Gather nodes¶

A gather node runs a tool once per item of an upstream collection and gathers the per-run outputs into parallel lists. Use it when an upstream produces many items but the tool’s input is cardinality = "one", i.e. the tool can only consume one item per invocation.

rf   = g.add_node("rfdiffusion")                  # output `designs`: a dir of N backbones
mpnn = g.add_gather_node("proteinmpnn", split_key="designs")
g.add_edge((rf, mpnn))

split_key names the upstream output key whose value is the collection to fan out over.

Finding `split_key`¶

split_key is the name of the upstream tool’s output that holds the collection, read it from the producing tool’s manifest, not the consuming tool’s inputs:

bv show rfdiffusion --format json

RFdiffusion declares one output, designs (a directory of backbones), so split_key="designs". The rule of thumb: pick the upstream output that is a directory or list of the items you want to process one at a time. You also need a gather node (rather than a plain tool node) precisely when that upstream output is a collection but the downstream tool’s matching input is cardinality = "one".

        flowchart LR
    RF["rfdiffusion<br/>runs once → N backbones"] --> SC{{"scatter<br/>split into N inputs"}}
    K(["knobs<br/>num_seq_per_target=2"]) -. into every run .-> RUNS
    SC --> RUNS["proteinmpnn ×N<br/>one backbone each"]
    RUNS --> GA{{"gather<br/>N outputs → lists"}}
    GA --> OUT(["sequences: [s1 … sN]"])

Execution¶

For rfdiffusion → gather(proteinmpnn) with N backbones, the executor:

runs the single upstream once, producing e.g. {"designs": "/dir"};
calls the edge’s scatter connector once on that output; it returns a list of N per-item input dicts, e.g. [{"pdb_path": f0}, {"pdb_path": f1}, …];
runs the tool once per dict via run_one, each invocation gets its own numbered output directory, and the tool itself is unaware of the fan-out;
gathers the N result dicts into a dict of lists, {"sequences": [s0, s1, …]}.

Shared parameters (a separate input node) are applied verbatim into every run, not scattered:

mpnn_in = g.add_input_node(num_seq_per_target="2", sampling_temp="0.1")
g.add_edge((rfdiffusion, proteinmpnn), (mpnn_in, proteinmpnn))

A gather node requires exactly one non-input upstream (the collection source); additional input nodes for scalars are allowed.

How the split happens¶

The split is done by the connector, not by hand-written code.

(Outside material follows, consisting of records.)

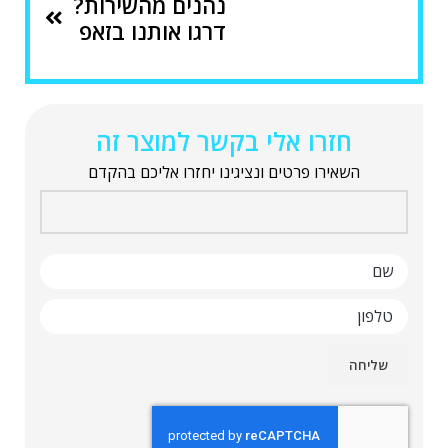
נהנים מהשירות?
דרגו אותנו בזאפ
חזרו אלי בקשר למוצר זה
השאירו פרטים ונציגינו יחזרו אליכם בהקדם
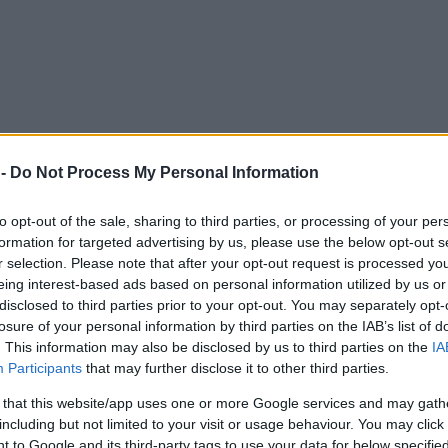
 -
Do Not Process My Personal Information
to opt-out of the sale, sharing to third parties, or processing of your per
formation for targeted advertising by us, please use the below opt-out s
r selection. Please note that after your opt-out request is processed y
eing interest-based ads based on personal information utilized by us or
disclosed to third parties prior to your opt-out. You may separately opt-
losure of your personal information by third parties on the IAB’s list of
. This information may also be disclosed by us to third parties on the
IA
Participants
that may further disclose it to other third parties.
 that this website/app uses one or more Google services and may gath
including but not limited to your visit or usage behaviour. You may click 
 to Google and its third-party tags to use your data for below specifi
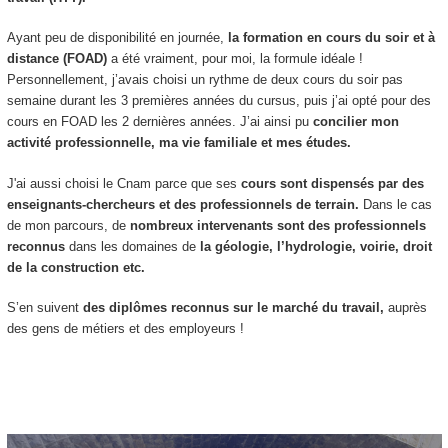
Ayant peu de disponibilité en journée,
la formation en cours du soir et à
distance (FOAD
)
a été vraiment, pour moi, la formule idéale !
Personnellement, j’avais choisi un rythme de deux cours du soir pas
semaine durant les 3 premières années du cursus, puis j’ai opté pour des
cours en FOAD
les 2 dernières années. J’ai ainsi pu
concilier mon
activité professionnelle, ma vie familiale et mes études.
J'ai aussi choisi le Cnam parce que ses
cours sont dispensés par des
enseignants-chercheurs et des professionnels de terrain.
Dans le cas
de mon parcours, de
nombreux intervenants sont des professionnels
reconnus
dans les domaines de
la géologie, l’hydrologie, voirie, droit
de la construction etc.
S’en suivent
des diplômes reconnus sur le marché du travail,
auprès
des gens de métiers et des employeurs !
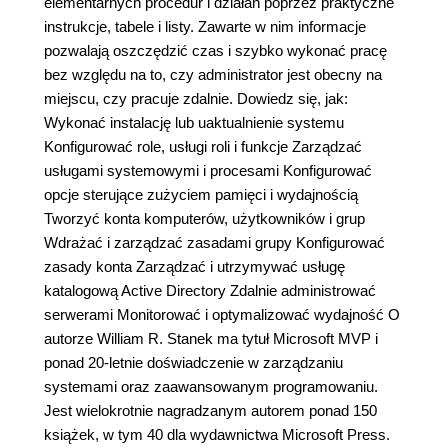
elementarnych procedur i działań poprzez praktyczne
instrukcje, tabele i listy. Zawarte w nim informacje
pozwalają oszczędzić czas i szybko wykonać pracę
bez względu na to, czy administrator jest obecny na
miejscu, czy pracuje zdalnie. Dowiedz się, jak:
Wykonać instalację lub uaktualnienie systemu
Konfigurować role, usługi roli i funkcje Zarządzać
usługami systemowymi i procesami Konfigurować
opcje sterujące zużyciem pamięci i wydajnością
Tworzyć konta komputerów, użytkowników i grup
Wdrażać i zarządzać zasadami grupy Konfigurować
zasady konta Zarządzać i utrzymywać usługę
katalogową Active Directory Zdalnie administrować
serwerami Monitorować i optymalizować wydajność O
autorze William R. Stanek ma tytuł Microsoft MVP i
ponad 20-letnie doświadczenie w zarządzaniu
systemami oraz zaawansowanym programowaniu.
Jest wielokrotnie nagradzanym autorem ponad 150
książek, w tym 40 dla wydawnictwa Microsoft Press.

Because the downstream is a gather node, the connector is generated with a scatter instruction and returns list[dict] instead of a single dict. It infers the items from the real runtime data: a directory’s files (grouped by shared prefix, excluding trajectory/temp artifacts), a list’s elements, or a multi-record file’s records. There is no fixed splitter table, a new collection shape works because the connector writes the appropriate crawling code (Connectors).

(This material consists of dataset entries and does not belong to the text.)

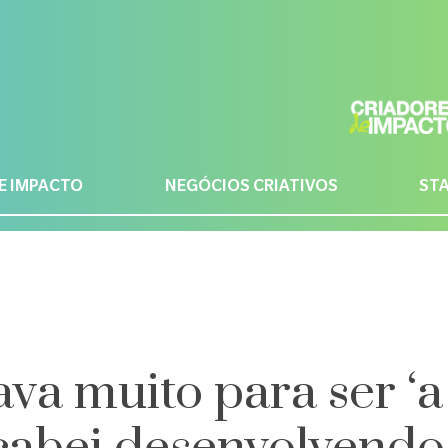
E IMPACTO
NEGÓCIOS CRIATIVOS
ST
va muito para ser ‘a 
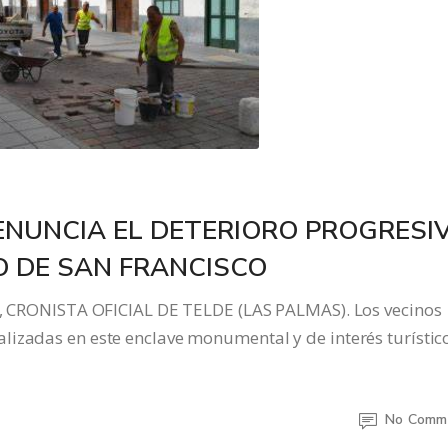
ENUNCIA EL DETERIORO PROGRESI
O DE SAN FRANCISCO
ONISTA OFICIAL DE TELDE (LAS PALMAS). Los vecinos
lizadas en este enclave monumental y de interés turístic
No Comm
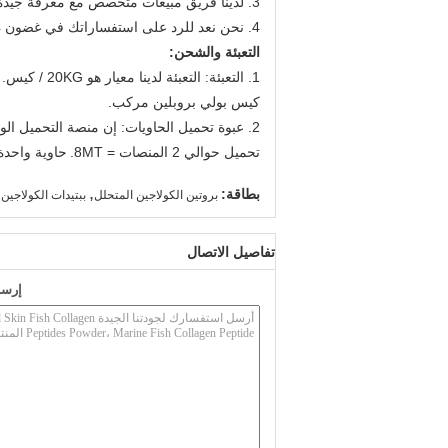
3. لدينا فريق مبيعات متخصص مع معرفة جيدة بالكولاجين بالإضافة إلى الإنجليزية بطلاقة للتعامل مع استفساراتك.
4. نحن نعد للرد على استفساراتك في غضون 24 ساعة بعد تلقي سؤالكم.
التعبئة والشحن:
1. التعبئة: التعبئة لدينا معيار هو 20KG / كيس.
كيس بولي بروبلين مركب.
2. عبوة تحميل الحاويات: إن منصة التحميل الواحدة قادرة على تحميل 20 كيس = 400 كجم.
تحميل حوالي 2 المنصات = 8MT.
حاوية واحدة 40 قدم قادرة على تحميل حوالي 40 منصة = 
,
بطاقة:
بروتين الكولاجين المتحلل
ببتيدات الكولاجين 
تفاصيل الاتصال
إرسا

The connector is generated once per edge and reused for all N items; an N-way fan-out does not generate N connectors.

Chaining gather nodes¶

gather emits lists, so a gather node can feed another gather node:

proteinmpnn = g.add_gather_node("proteinmpnn", split_key="designs")
colabfold   = g.add_gather_node("colabfold",   split_key="sequences")
g.add_edge((rfdiffusion, proteinmpnn))
g.add_edge((proteinmpnn, colabfold))

The second scatter receives an already-gathered list of directories and flattens it into per-item inputs. This two-level pattern (backbones → one sequence design each → one structure prediction each) is the basis of the self-consistency example (Example pipelines).

Reference¶

class biocomposer.GatherNode(tool_name: str, split_key: str, inNodes: list = None, args_override: str = None, entrypoint_override: str = None)

Bases: Node

Run a cardinality-one tool once per item of an upstream collection, gathering outputs into a dict-of-lists. split_key names the upstream output key holding the collection. Partitioning is done by the edge connector (see _execute_gather_node).

static gather(results: list) → dict: list-of-dicts -> dict-of-lists, so downstream sees parallel lists.

run_one(mapped_inputs: dict) → dict: One scattered item; Node.run gives each its own numbered output_dir.